◆ **YOUR ASSIGNMENT**: Would you repeat all the lines below, exactly as they stand?
[Opening SOURCE DATA section]
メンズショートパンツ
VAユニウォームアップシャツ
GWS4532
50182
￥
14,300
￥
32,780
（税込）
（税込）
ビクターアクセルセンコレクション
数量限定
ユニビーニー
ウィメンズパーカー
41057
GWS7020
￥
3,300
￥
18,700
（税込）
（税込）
[Closing SOURCE DATA section]
◆ **ANSWER SPACE**:
メンズショートパンツ
VAユニウォームアップシャツ
GWS4532
50182
￥
14,300
￥
32,780
（税込）
（税込）
ビクターアクセルセンコレクション
数量限定
ユニビーニー
ウィメンズパーカー
41057
GWS7020
￥
3,300
￥
18,700
（税込）
（税込）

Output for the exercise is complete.